Les supporters qui alors s’aventuraient à demander un repreneur,
argenté de préférence, auraient sans doute mieux
fait de laisser leurs calicots dans leur armoire. Ils n’avaient
pas encore compris, mais les médias conformistes ne les aidaient
guère, qu’une entreprise qui achète un club a d’abord
des objectifs économiques. Pour elle, le football passe au second
plan. Japhet N’Doram se voulait également optimiste. Il affirmait
: « On conserve une méthode, une ligne de conduite,
l’entraîneur y demeure fidèle et cela nous permet de
garder confiance ».
Il n’empêche. Nantes avait vendu de nombreux joueurs
à l’intersaison, Ouédec, Pedros, Cauet notamment mais
aussi Marraud et Kosecki, il avait raté son recrutement, tiens,
tiens, en achetant Sellimi, Bjekovic, Le Roux (le seul valable) puis Mazzoni
en tant que joker, une journée après la clôture de
la période des transferts. L’heure n’était pas
spécialement à l’optimisme. D’autant que Suaudeau
cherchait un gardien. Casagrande avait été blessé
à Auxerre et Loussouarn venait d’encaisser trois buts à
La Beaujoire face à Rennes. Il avait quitté la pelouse en
larmes et son remplaçant, un adolescent de 17 ans et quatre mois
avait partagé sa détresse : « C’est
mon copain, quand j’ai vu sa peine, j’ai eu du mal à
retenir mes larmes, moi aussi, » avait confié
Mickaël Landreau.
Il avait eu raison de dissimuler ses émotions car pour le match
suivant, à Bastia donc, Suaudeau avait décidé de
frapper fort en le titularisant. « Il y en a marre d’encaisser
tant de buts-casquette » avait-il dit. « Mais
Furiani, cela ne risque-t-il pas de s’avérer un enfer pour
ce gamin ? » avaient interrogé les journalistes.
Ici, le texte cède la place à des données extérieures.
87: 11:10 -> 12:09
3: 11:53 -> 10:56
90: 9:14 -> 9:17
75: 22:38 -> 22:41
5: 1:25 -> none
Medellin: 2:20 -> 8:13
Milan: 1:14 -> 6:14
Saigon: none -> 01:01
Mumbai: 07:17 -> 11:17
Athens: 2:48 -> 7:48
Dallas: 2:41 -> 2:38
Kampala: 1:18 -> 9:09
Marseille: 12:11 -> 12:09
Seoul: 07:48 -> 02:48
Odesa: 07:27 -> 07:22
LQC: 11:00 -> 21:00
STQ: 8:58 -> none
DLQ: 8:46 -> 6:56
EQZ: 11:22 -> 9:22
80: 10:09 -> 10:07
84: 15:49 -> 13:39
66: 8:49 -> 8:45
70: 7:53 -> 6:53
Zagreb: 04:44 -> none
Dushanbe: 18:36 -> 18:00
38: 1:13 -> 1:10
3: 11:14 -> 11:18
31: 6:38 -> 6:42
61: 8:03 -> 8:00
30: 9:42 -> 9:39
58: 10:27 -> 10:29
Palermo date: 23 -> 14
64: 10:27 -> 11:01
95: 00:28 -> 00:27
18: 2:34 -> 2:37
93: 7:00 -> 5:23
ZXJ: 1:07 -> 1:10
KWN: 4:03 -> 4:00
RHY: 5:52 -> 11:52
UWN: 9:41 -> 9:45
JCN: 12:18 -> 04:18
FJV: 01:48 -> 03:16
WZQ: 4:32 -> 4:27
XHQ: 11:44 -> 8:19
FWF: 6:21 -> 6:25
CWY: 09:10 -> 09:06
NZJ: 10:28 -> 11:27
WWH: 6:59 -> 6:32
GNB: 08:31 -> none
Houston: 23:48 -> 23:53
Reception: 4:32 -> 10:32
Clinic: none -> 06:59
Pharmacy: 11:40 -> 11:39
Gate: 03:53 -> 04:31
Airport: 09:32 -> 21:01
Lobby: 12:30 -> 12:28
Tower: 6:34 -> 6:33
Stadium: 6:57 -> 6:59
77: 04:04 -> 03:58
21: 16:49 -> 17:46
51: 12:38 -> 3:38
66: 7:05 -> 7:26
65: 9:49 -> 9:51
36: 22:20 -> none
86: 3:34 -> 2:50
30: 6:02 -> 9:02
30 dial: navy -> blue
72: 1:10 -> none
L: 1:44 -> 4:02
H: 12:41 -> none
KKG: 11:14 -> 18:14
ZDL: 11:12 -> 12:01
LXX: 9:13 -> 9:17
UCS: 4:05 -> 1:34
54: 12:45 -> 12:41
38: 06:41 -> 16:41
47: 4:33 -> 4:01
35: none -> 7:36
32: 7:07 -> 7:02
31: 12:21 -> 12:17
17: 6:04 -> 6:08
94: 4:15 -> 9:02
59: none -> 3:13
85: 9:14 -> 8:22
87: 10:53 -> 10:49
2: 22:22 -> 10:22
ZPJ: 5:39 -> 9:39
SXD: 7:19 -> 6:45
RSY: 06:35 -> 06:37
Bof, Landreau n’avait pas bronché quand on lui avait décrit
ce qui l’attendait, il avait même manifesté un aplomb
qui avait surpris tous les observateurs : « A Bastia,
les conditions de sécurité ont été améliorées
et puis, quoi, il faut bien débuter un jour. »
Il avait aussi prouvé qu’il connaissait déjà
sur le bout des doigts l’histoire de son club : « Après
tout, c’est bien à Furiani qu’un autre gardien nantais
a joué son premier match en D1 : David Marraud il y a 11 ans .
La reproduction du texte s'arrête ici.